[continuação da mensagem de 13 deste mês]
O teatro radiofónico, segundo Eduardo Street
O livro de Eduardo Street (O teatro invisível. História do teatro radiofónico, com 222 páginas e editado pela Página 4) começa com os programas infantis e os amadores da rádio, nos anos 1930. E nomeia Armando Neves (1899-1944), colaborador da há muito desaparecida Rádio Luso, como o pai do teatro invisível ou teatro radiofónico. Será, contudo, na Emissora Nacional, no seu ano experimental (1934), que o teatro radiofónico se consolida. A primeira transmissão coube à peça de Júlio Dantas, A ceia dos cardeais. Samuel Dinis seria um dos intérpretes, marcando o começo de uma carreira muito ligada ao teatro na rádio. Já em 1936 seria transmitida a primeira peça escrita para a rádio: Bodas de Lia, de Pedroso Rodrigues.

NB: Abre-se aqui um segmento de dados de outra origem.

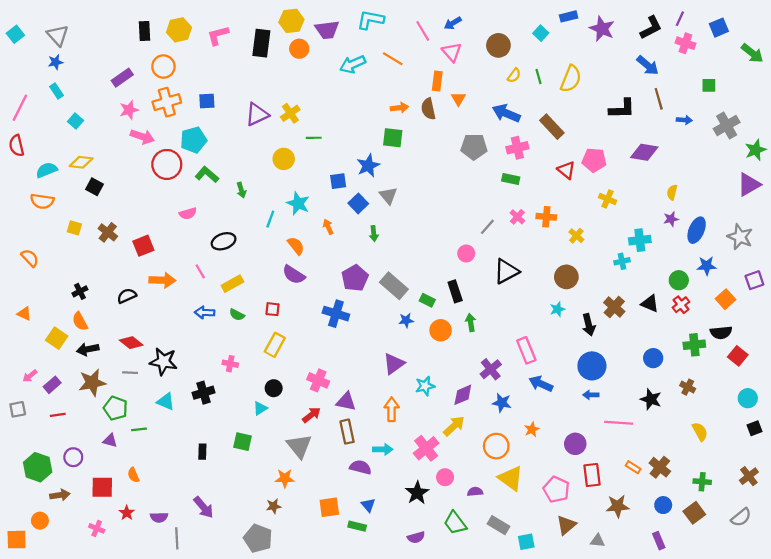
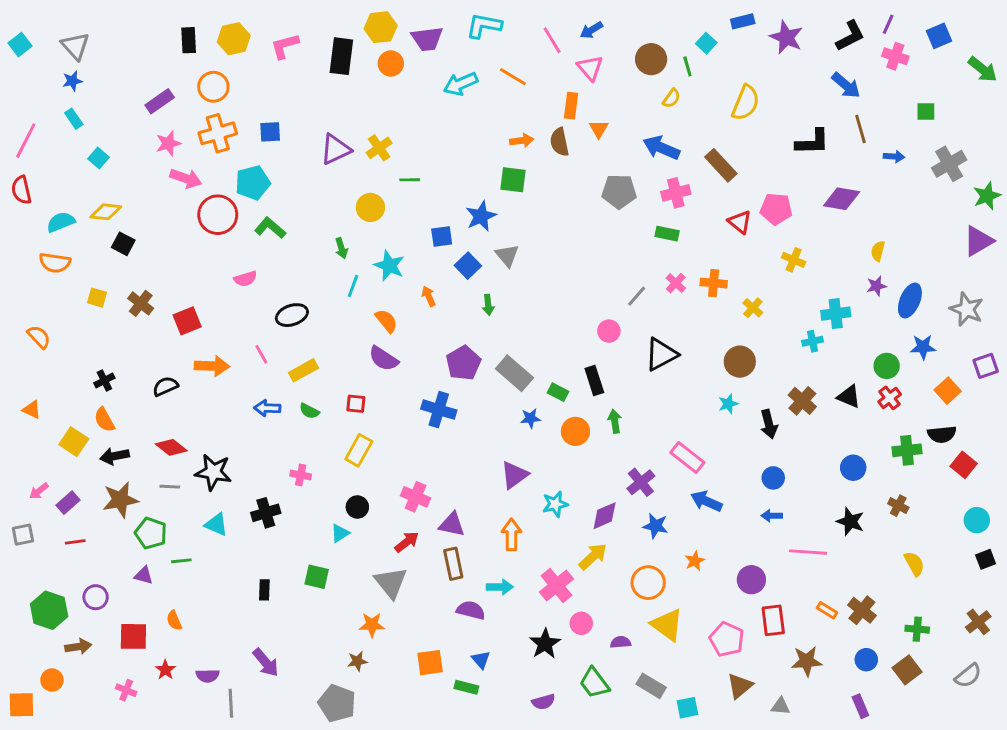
green line: (539, 77) -> (687, 66), moved
green arrow: (241, 190) -> (341, 248), moved
pink rectangle: (526, 350) -> (687, 458), turned -30
blue circle: (592, 366) -> (773, 478), size x0.6

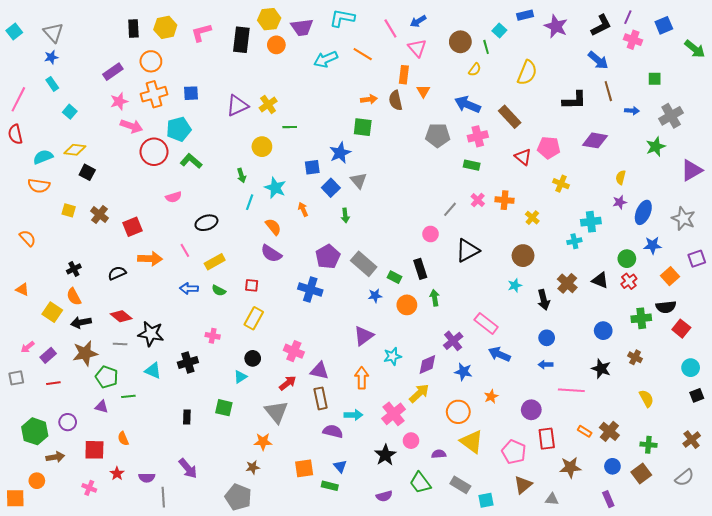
green star: (987, 196) -> (656, 147), moved

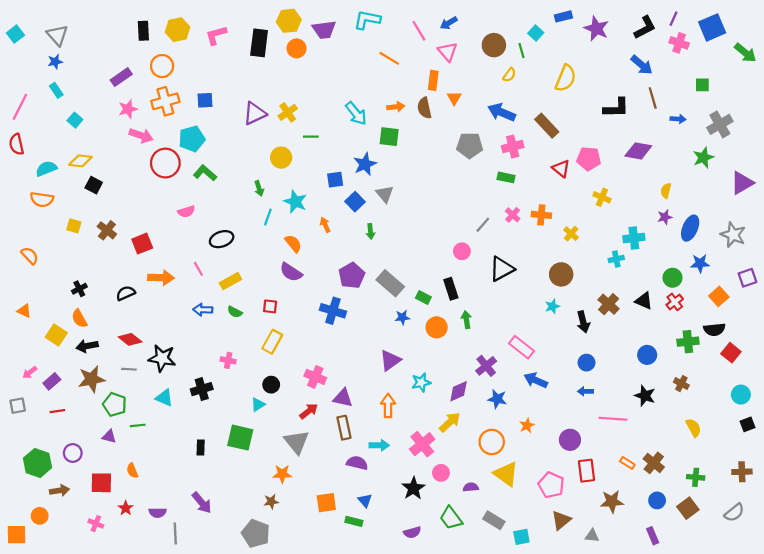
blue square: (664, 25) -> (712, 27), size x1.4
cyan arrow: (326, 59) -> (356, 113), moved, turned -105
green square: (224, 408) -> (240, 438), size x1.4
brown cross: (692, 440) -> (742, 472), turned 36

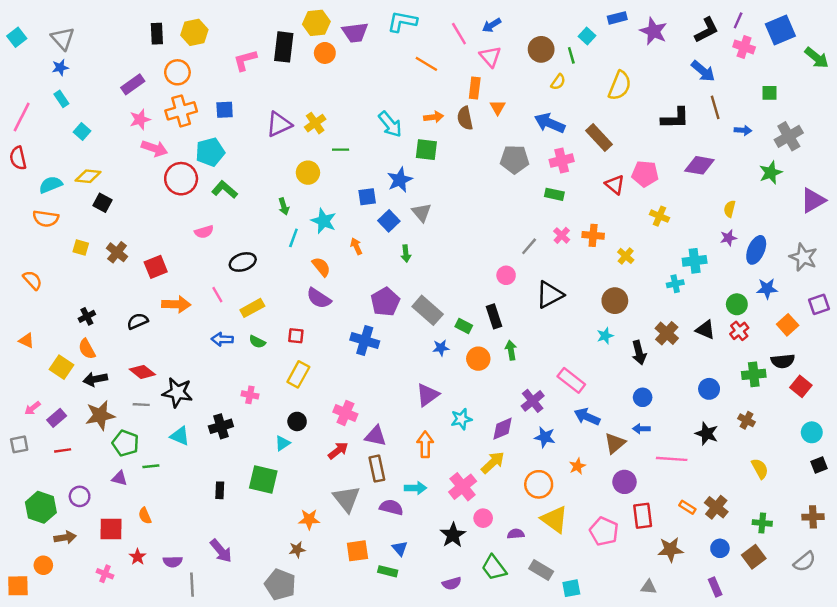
pink L-shape: (216, 35) -> (245, 60), moved
gray triangle: (297, 442) -> (347, 499), moved
brown triangle: (561, 520) -> (615, 443), moved

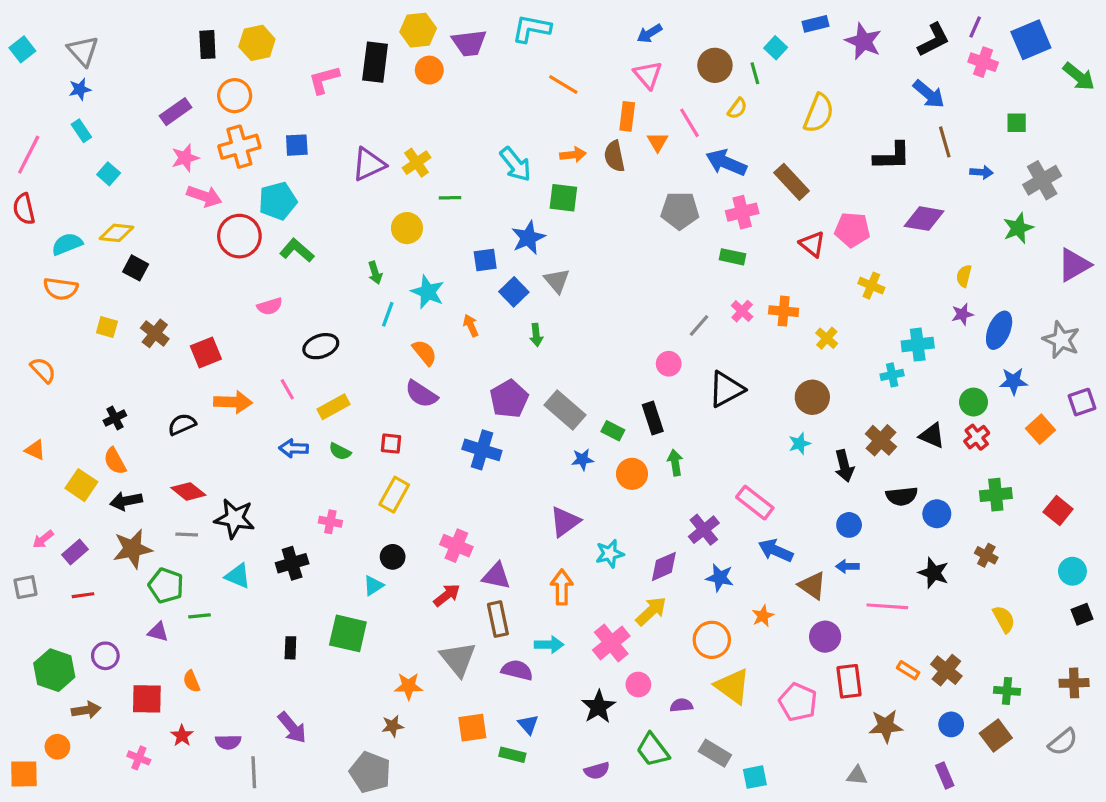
pink line: (459, 34) -> (689, 123), moved
black semicircle: (783, 361) -> (902, 496), moved
brown triangle: (615, 443) -> (812, 586), turned -45

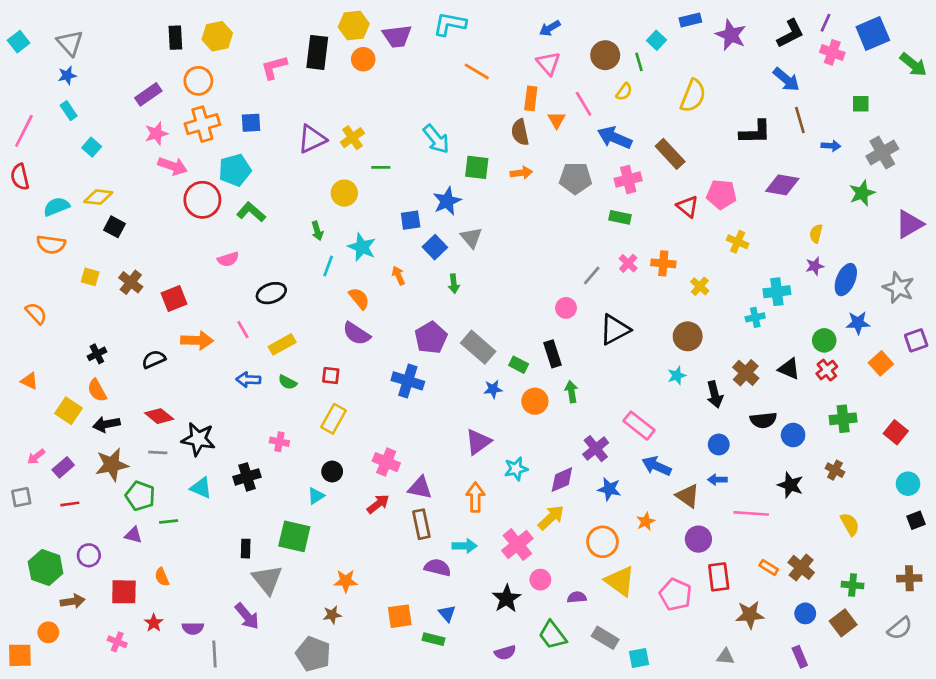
orange arrow: (573, 155) -> (521, 173), moved
gray triangle: (458, 659) -> (267, 580), moved

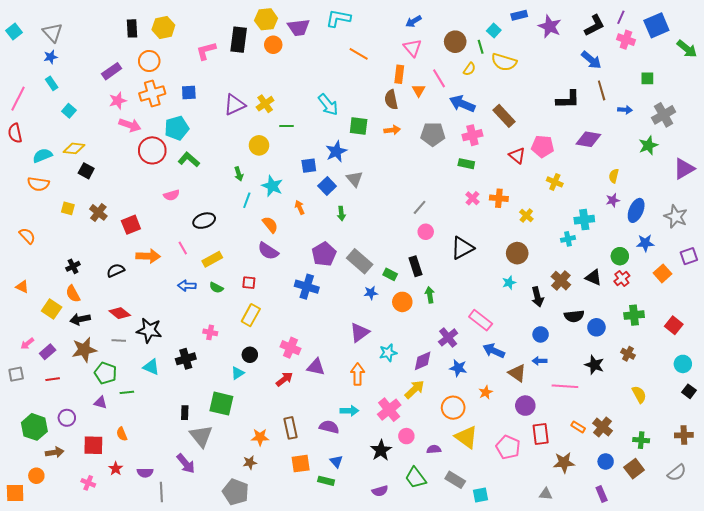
yellow semicircle: (693, 96) -> (504, 62), moved, turned 85
gray line: (592, 275) -> (420, 207), moved
black square: (916, 520) -> (689, 391), turned -32
brown rectangle: (421, 524) -> (290, 428), moved

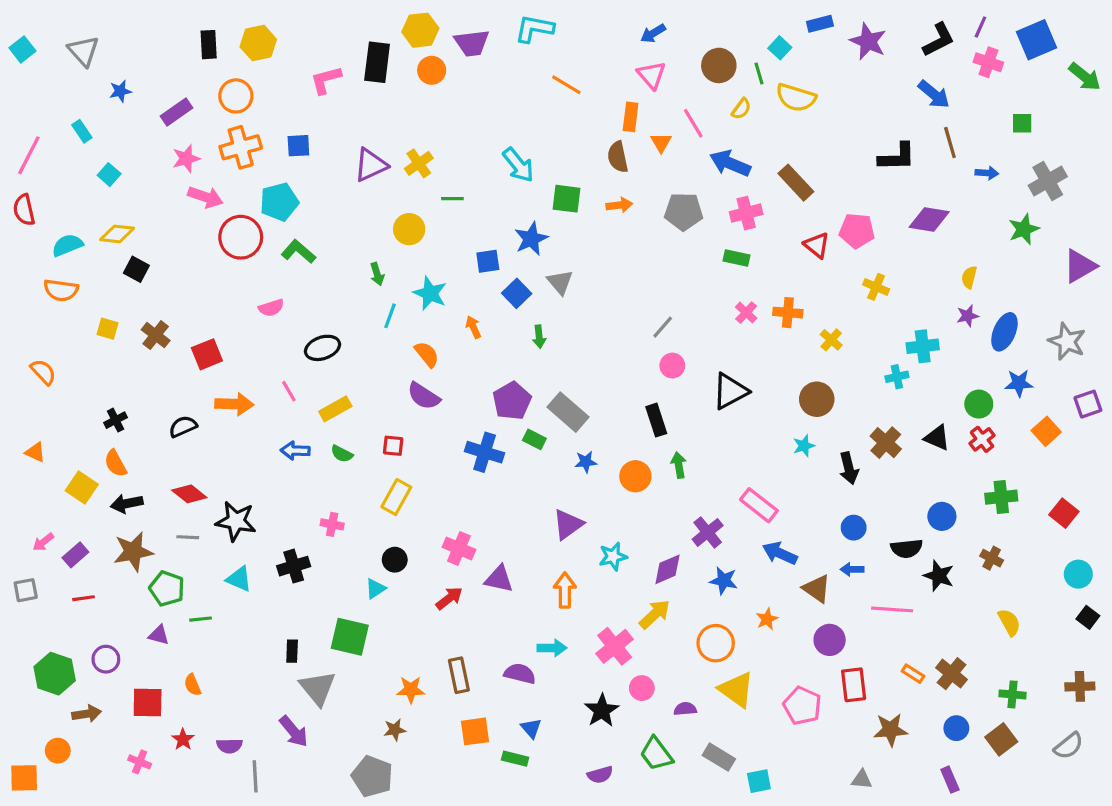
blue star: (51, 57) -> (120, 91), moved
green rectangle: (390, 274) -> (534, 439), moved
black semicircle: (574, 316) -> (907, 548), moved

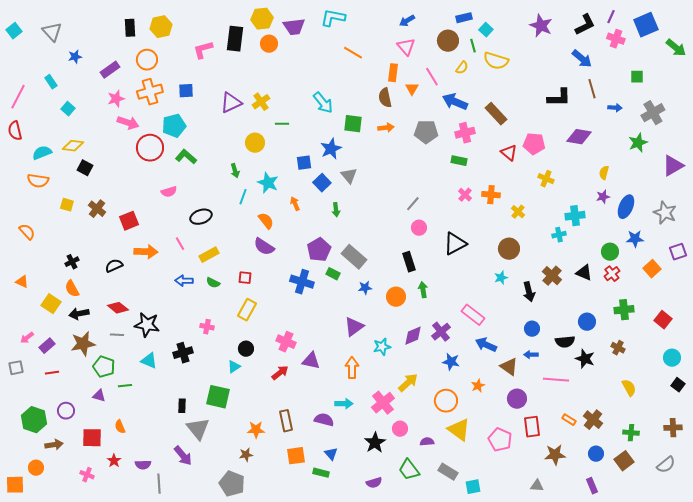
blue rectangle: (820, 24) -> (464, 18), moved
purple diamond: (668, 569) -> (413, 336), moved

Em 1938, surgia Virgínia Vitorino (1898-1967) (do grupo de Fernanda Castro, que era mulher de António Ferro, presidente do Secretariado de Propaganda Nacional e da Emissora Nacional, a partir de finais da década de 1930). Membro do Conselho Permanente de Programas, Virgínia Vitorino foi fundamental para a transmissão regular de teatro radiofónico (como autora e intérprete sob o nome de Maria João do Vale). Outra figura importante no arranque do teatro radiofónico seria Maria Madalena Patacho (1903-1993), autora de programas como Meia hora de recreio para crianças. Alice Ogando (1900-1981) e Odete Saint-Maurice (1918-1993) seriam duas das principais figuras na organização de programas de teatro radiofónico, havendo mesmo uma competição entre as duas para conseguirem séries mais longas de episódios. Outras ainda seriam Ema Paul e Judite Navarro (1918-1987).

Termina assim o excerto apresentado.